= Institute for Agriculture and Trade Policy =

American think tank focused on sustainability in food

The historic Caroline Crosby House, 2105 First Avenue South, Minneapolis. Now home to the IATP.

The Institute for Agriculture and Trade Policy (IATP) is an international non-profit research and advocacy organization that promotes sustainable food, farm, and trade systems. IATP has offices in Minneapolis, Minnesota, Washington, D.C., Geneva, Switzerland and Berlin, Germany.

==Areas of work==

IATP works to integrate sustainability throughout the food and farm system, from supporting farmers and the environment to securing universal access to healthy food. IATP identifies the impact trade agreements have on farmers, consumers and the environment, while promoting a fair trade system that supports locally based development, labor and human rights, and democratic institutions. IATP develops alternative economic models that integrate environmental sustainability into rural development.

==Timeline highlights==

In 1987, IATP launched the Sustainable Agriculture Computer Network with email, access to shared data and research, news wire services, electronic conferencing and bulletin boards.

In 1990, IATP distributed Trading Away Our Future, a video on how General Agreement on Tariffs and Trade (GATT) affects American agriculture policy, to over 1,000 local organizers, opinion leaders and teachers.

In 1991, In New York, IATP conducted trainings and strategy coordination for 20 coalition partners in preparation for the United Nations Conference on Environment and Development.

In 1992, United Nations Conference on Environment and Development, more commonly known as the Earth Summit, met in Rio de Janeiro; IATP co-hosted the Global Forum on the GATT at the summit.

In 1995, IATP held a series of events nationwide with surviving founders of Bretton Woods and United Nations institutions, resulting in a [book of twenty essays] by the participants.

In 1996, IATP formed Peace Coffee in partnership with Guatemala’s Nobel Peace Prize winner Rigoberta Menchú.

In 1997, IATP incorporated TransFair USA, the first U.S. fair-trade certification body.

In 1998, IATP marked its 50th anniversary of the Universal Declaration of Human Rights with an event in New York City with Jesse Jackson, John Sweeney and others.

In 2000, with six other groups, IATP launched Genetically Engineered Food Alert to challenge the use of genetically engineered crops in food. During the same year, IATP launched Trade Information Project in Geneva to serve as an information clearinghouse on the World Trade Organization (WTO) for NGOs around the world.

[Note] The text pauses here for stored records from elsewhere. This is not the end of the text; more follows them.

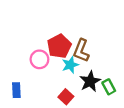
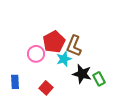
black star: (90, 81) -> (82, 74), turned -30
red square: (66, 97) -> (46, 88), moved

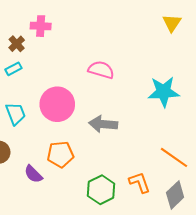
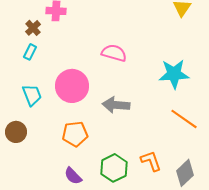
cyan rectangle: (13, 69) -> (30, 52), turned -35
orange line: (174, 157) -> (184, 119), moved
purple semicircle: (33, 174) -> (73, 176), moved

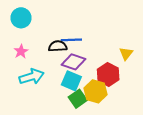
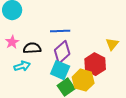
black semicircle: (58, 46) -> (32, 48), moved
purple diamond: (73, 62) -> (62, 52), turned -60
cyan arrow: (31, 77) -> (22, 66), size x0.7

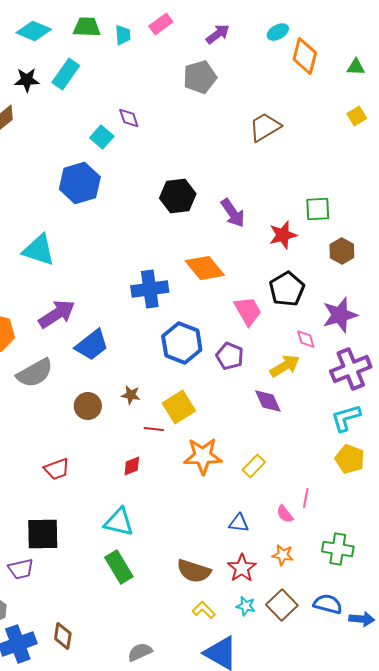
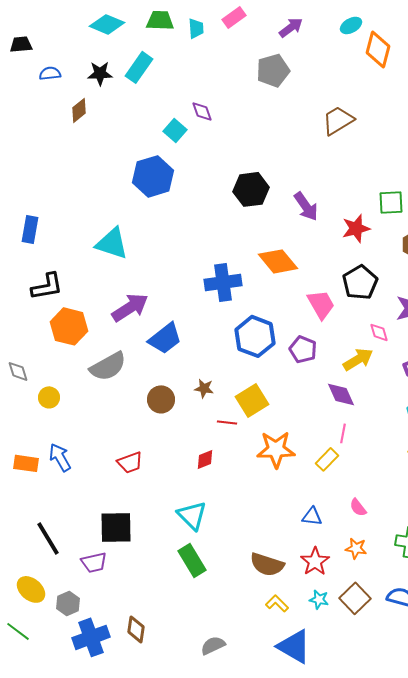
pink line: (306, 498) -> (343, 433), moved
cyan triangle: (119, 522) -> (192, 515), turned 32

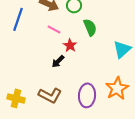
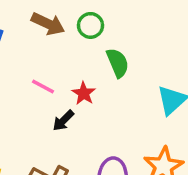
pink line: (54, 29) -> (43, 87), moved

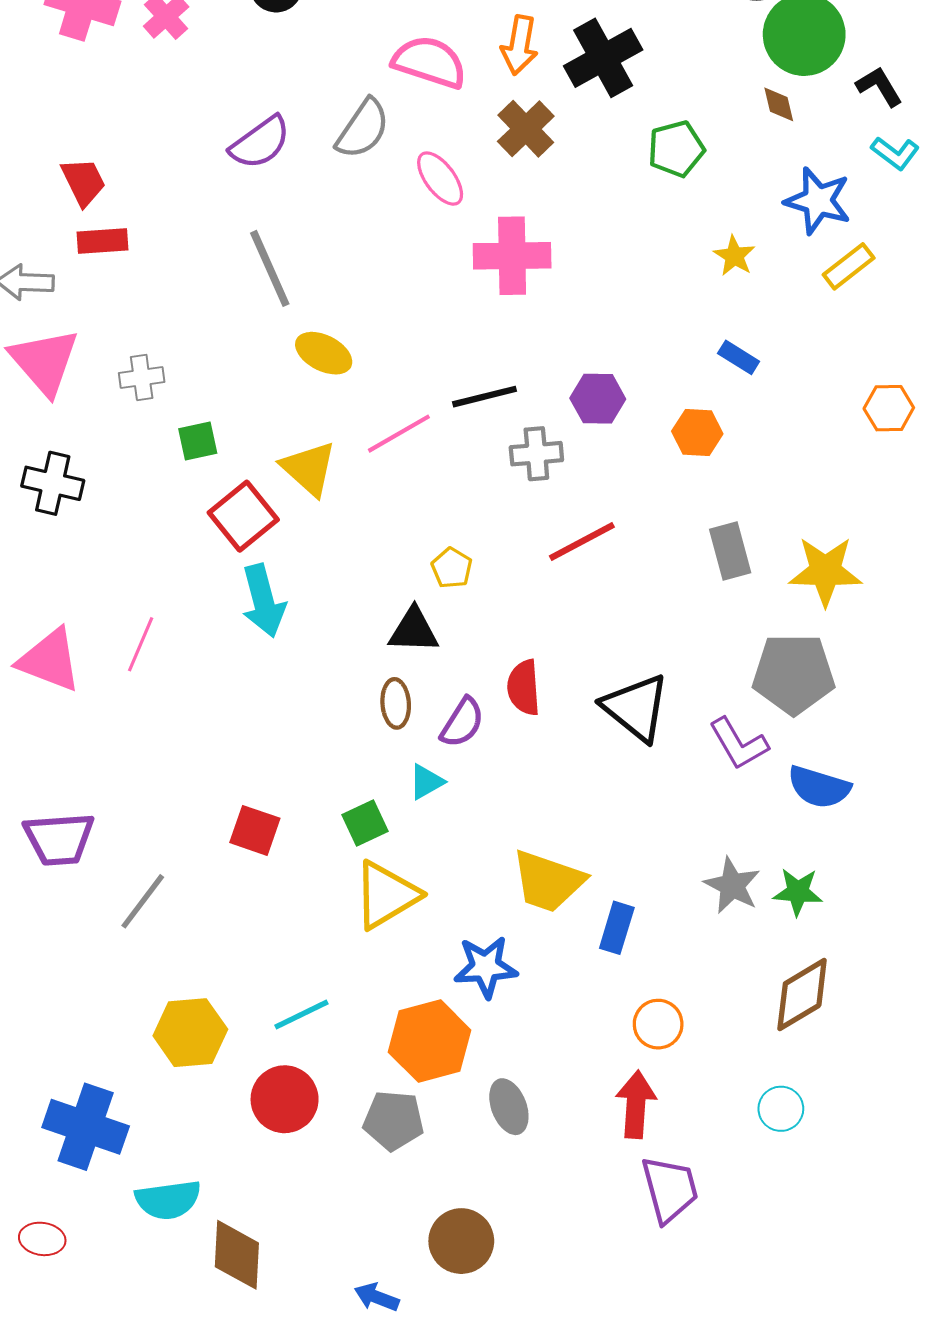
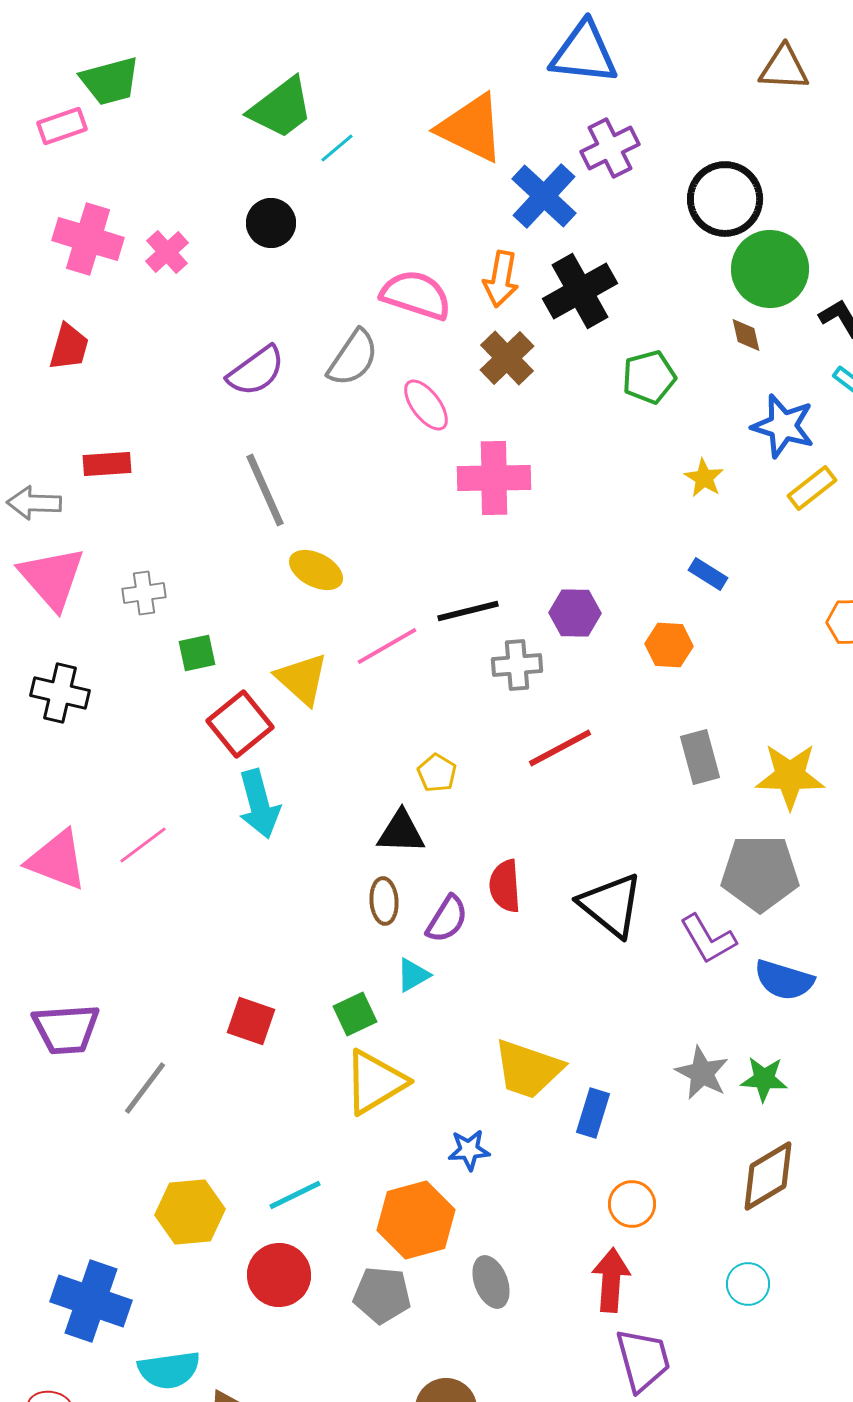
red trapezoid: (83, 182) -> (69, 347), moved, turned 42
pink line: (141, 644) -> (143, 845), turned 30
blue star: (486, 967) -> (469, 1150), size x0.7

In 2001, IATP created the Eat Well Guide, an online directory of sustainably raised meat, poultry, dairy and eggs available from North American farms, stores, restaurants and online merchants.

In 2005, IATP published a critique of the U.S. food aid system for undercutting local food systems in poor countries. The WTO holds its sixth ministerial in Hong Kong. IATP helped to organize the Fair Trade Fair and Symposium near the WTO meeting, to highlight the fair trade system for WTO delegates.

In 2006, IATP published a report, summarized in The New York Times, on the incidence of arsenic in U.S. poultry products.

In 2008, John Nichols of The Nation designated IATP the "Most Valuable Policy Group" in his Most Valuable Progressives of 2008 list.
and the Food and Society Fellows program moved to IATP, bringing together chefs, farmers, nutritionists, activists, public health professionals, fishers, policy experts and academics who work to create sustainable food systems.

In 2009, IATP released a report, Not So Sweet: Missing Mercury and High Fructose Corn Syrup , that examined the presence of mercury in high fructose corn syrup.

==History==

Minnesota Secretary of State Mark Ritchie returned to the United States from a 1986 Geneva meeting and incorporated the Institute for Agriculture and Trade Policy as a nonprofit, tax-exempt organization, with the mission of fostering sustainable rural communities. In 1987, IATP began to organize and report on the newly launched round of international trade negotiations being conducted by the GATT, which eventually became the WTO. The rules of agricultural trade set in the GATT and implemented at the WTO have deeply influenced national and local farm policies around the globe over the last two decades.

In the 1990s, IATP expanded beyond its initial focus on international policymaking institutions like the WTO, and regional free trade agreements like the North American Free Trade Agreement, to include the promotion of positive alternatives to economically, socially and environmentally destructive agricultural and trade practices. For example, with the Center for Agriculture and the Environment in the Netherlands, IATP developed tools to help U.S. farmers increase their income by reducing on-farm fertilizer use.

Jim Harkness became IATP’s new president in 2006, after spending the previous 16 years in China, most recently as the Executive Director for the World Wildlife Fund in China. In 2014, Juliette Majot became the organization's third President, changing the title to Executive Director.